Crisscrossing tensions in T-crosses seek their outlets through the unoccupied sign, in this case, Taurus. Taurus symbolizes material reality, the world of things — like teapots! Her emotional need (Moon) for that teapot, though obsessive (Scorpio) and explosive (Mars), had nothing to do with me.

Her explosion had triggered my own emotional (Moon) stuff of being shamed by early childhood situations in which my explosive father blamed me for something which I hadn’t realized I had done. The flames of her passion for this thing, the teapot, had, once again, rudely excavated my old pain of being wrongly blamed.

The Russian philosopher and wise man Gurdjieff said that we humans are “food for the Moon,” that we need to create a magnetic center inside ourselves so that we are no long subject to the reactive emotional storms of lunar tides and phases.

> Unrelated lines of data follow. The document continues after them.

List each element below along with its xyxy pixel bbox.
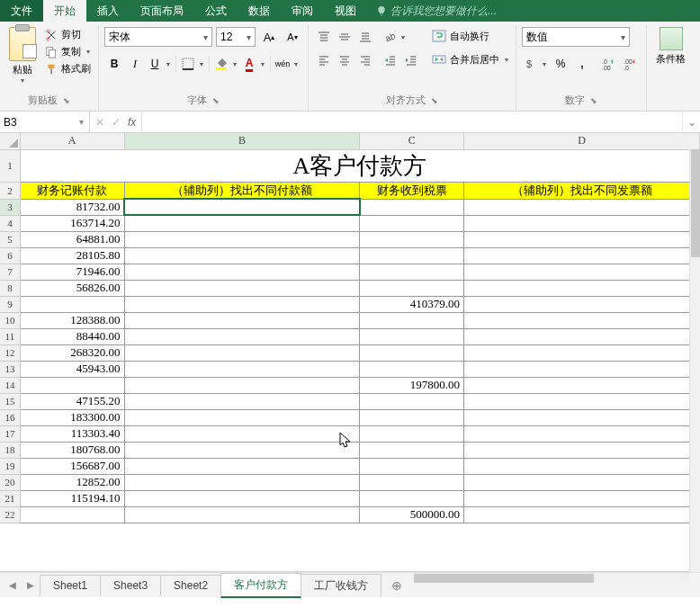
data-cell[interactable] [360,344,464,361]
align-top-button[interactable] [314,27,334,47]
data-cell[interactable] [360,264,464,280]
data-cell[interactable] [464,361,700,377]
align-center-button[interactable] [335,50,354,70]
data-cell[interactable]: 88440.00 [20,328,124,344]
row-header[interactable]: 13 [0,361,20,377]
data-cell[interactable] [464,247,700,264]
data-cell[interactable] [464,442,700,458]
data-cell[interactable]: 113303.40 [20,425,124,442]
row-header[interactable]: 22 [0,506,20,523]
row-header[interactable]: 8 [0,280,20,296]
row-header[interactable]: 16 [0,409,20,425]
font-size-select[interactable]: 12 [216,27,256,47]
data-cell[interactable]: 183300.00 [20,409,124,425]
data-cell[interactable] [464,312,700,328]
data-cell[interactable] [124,247,360,264]
data-cell[interactable] [360,409,464,425]
row-header[interactable]: 20 [0,474,20,490]
row-header[interactable]: 7 [0,264,20,280]
data-cell[interactable] [124,425,360,442]
data-cell[interactable] [124,506,360,523]
data-cell[interactable] [124,215,360,231]
header-cell[interactable]: 财务收到税票 [360,182,464,199]
data-cell[interactable] [464,474,700,490]
formula-input[interactable] [142,112,682,132]
data-cell[interactable]: 12852.00 [20,474,124,490]
data-cell[interactable] [360,458,464,474]
col-header-B[interactable]: B [124,133,360,149]
sheet-tab-active[interactable]: 客户付款方 [220,573,301,598]
data-cell[interactable] [360,442,464,458]
row-header[interactable]: 12 [0,344,20,361]
decrease-font-button[interactable]: A▾ [283,27,302,47]
data-cell[interactable] [464,231,700,247]
data-cell[interactable]: 156687.00 [20,458,124,474]
row-header[interactable]: 14 [0,377,20,393]
name-box[interactable]: B3 [0,112,90,132]
data-cell[interactable] [360,425,464,442]
sheet-tab[interactable]: Sheet2 [160,575,221,595]
row-header[interactable]: 3 [0,199,20,215]
data-cell[interactable]: 500000.00 [360,506,464,523]
next-sheet-button[interactable]: ▶ [22,580,40,590]
data-cell[interactable]: 115194.10 [20,490,124,506]
font-color-button[interactable]: A [240,54,267,74]
data-cell[interactable]: 56826.00 [20,280,124,296]
tab-data[interactable]: 数据 [238,0,281,22]
data-cell[interactable] [360,231,464,247]
data-cell[interactable] [20,296,124,312]
clipboard-launcher-icon[interactable]: ⬊ [63,96,70,105]
conditional-format-button[interactable]: 条件格 [656,27,686,66]
data-cell[interactable] [464,393,700,409]
data-cell[interactable]: 71946.00 [20,264,124,280]
orientation-button[interactable]: ab [381,27,408,47]
col-header-C[interactable]: C [360,133,464,149]
border-button[interactable] [179,54,206,74]
format-painter-button[interactable]: 格式刷 [43,61,93,76]
data-cell[interactable]: 47155.20 [20,393,124,409]
data-cell[interactable] [360,199,464,215]
sheet-tab[interactable]: Sheet3 [100,575,161,595]
row-header[interactable]: 11 [0,328,20,344]
data-cell[interactable]: 81732.00 [20,199,124,215]
cancel-formula-icon[interactable]: ✕ [95,116,104,129]
tab-view[interactable]: 视图 [324,0,367,22]
merge-center-button[interactable]: 合并后居中▾ [430,50,510,68]
align-bottom-button[interactable] [355,27,375,47]
data-cell[interactable] [124,442,360,458]
data-cell[interactable] [124,328,360,344]
select-all-corner[interactable] [0,133,20,149]
data-cell[interactable] [464,199,700,215]
number-format-select[interactable]: 数值 [522,27,630,47]
cut-button[interactable]: 剪切 [43,27,93,42]
italic-button[interactable]: I [125,54,145,74]
row-header[interactable]: 15 [0,393,20,409]
data-cell[interactable] [360,247,464,264]
data-cell[interactable] [124,409,360,425]
decrease-indent-button[interactable] [381,50,400,70]
data-cell[interactable] [464,344,700,361]
expand-formula-bar-icon[interactable]: ⌄ [682,112,700,132]
data-cell[interactable] [464,328,700,344]
font-launcher-icon[interactable]: ⬊ [212,96,220,105]
copy-button[interactable]: 复制▾ [43,44,93,59]
data-cell[interactable] [124,458,360,474]
row-header[interactable]: 19 [0,458,20,474]
tab-formulas[interactable]: 公式 [194,0,238,22]
align-launcher-icon[interactable]: ⬊ [431,96,438,105]
align-middle-button[interactable] [335,27,354,47]
currency-button[interactable]: $ [522,54,549,74]
data-cell[interactable] [124,264,360,280]
data-cell[interactable] [360,474,464,490]
row-header[interactable]: 6 [0,247,20,264]
percent-button[interactable]: % [551,54,570,74]
data-cell[interactable] [124,296,360,312]
data-cell[interactable]: 197800.00 [360,377,464,393]
row-header[interactable]: 17 [0,425,20,442]
font-name-select[interactable]: 宋体 [104,27,212,47]
data-cell[interactable] [124,377,360,393]
data-cell[interactable] [124,393,360,409]
data-cell[interactable] [464,506,700,523]
data-cell[interactable] [124,231,360,247]
prev-sheet-button[interactable]: ◀ [4,580,22,590]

I have long thought about his statement. And over and over again, through personal experience, I have learned from it.

In the end, I am grateful for this drama between Kate and me. Now that I know we can work through emotional situations, my Moon can begin to entertain the possibility of trusting her Moon/Mars. Our conflict, at first so destructive, in the end proved creative.

Imagine all of humanity learning to work with the childlike vulnerability of our Moons, learning to recognize where present situations trigger old emotional patterns, learning to move through those patterns with awareness.

Imagine the results for life on earth.